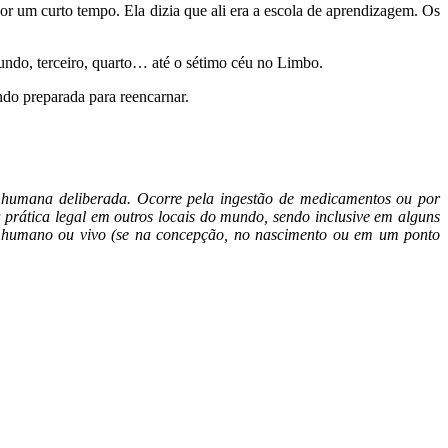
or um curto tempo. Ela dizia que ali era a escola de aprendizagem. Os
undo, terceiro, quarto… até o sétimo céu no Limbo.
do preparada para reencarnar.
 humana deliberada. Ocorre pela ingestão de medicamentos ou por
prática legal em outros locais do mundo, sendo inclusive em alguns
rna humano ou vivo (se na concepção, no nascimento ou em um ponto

—————

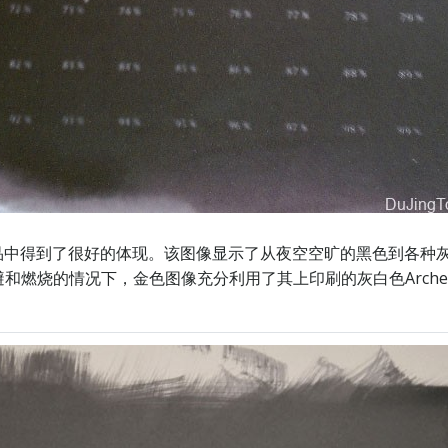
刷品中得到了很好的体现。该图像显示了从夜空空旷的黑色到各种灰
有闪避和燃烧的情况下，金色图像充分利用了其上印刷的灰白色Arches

—————

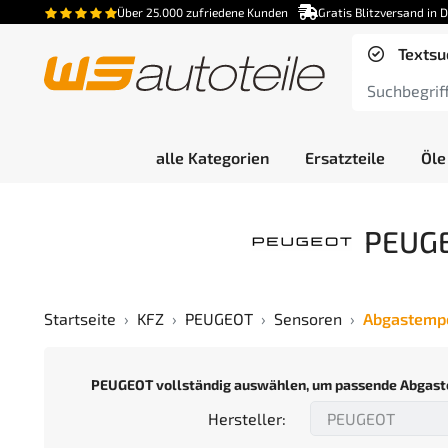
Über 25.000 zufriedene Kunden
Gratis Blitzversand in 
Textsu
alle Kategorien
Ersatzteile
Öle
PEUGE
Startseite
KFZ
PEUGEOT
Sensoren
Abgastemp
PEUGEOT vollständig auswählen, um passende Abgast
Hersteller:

—————

■ **Task goal**
Reproduce only the lines above, starting at the line with "prática legal em" and ending at the line with "rna humano ou", exactly as written.

■ **Your response**
prática legal em outros locais do mundo, sendo inclusive em alguns
rna humano ou vivo (se na concepção, no nascimento ou em um ponto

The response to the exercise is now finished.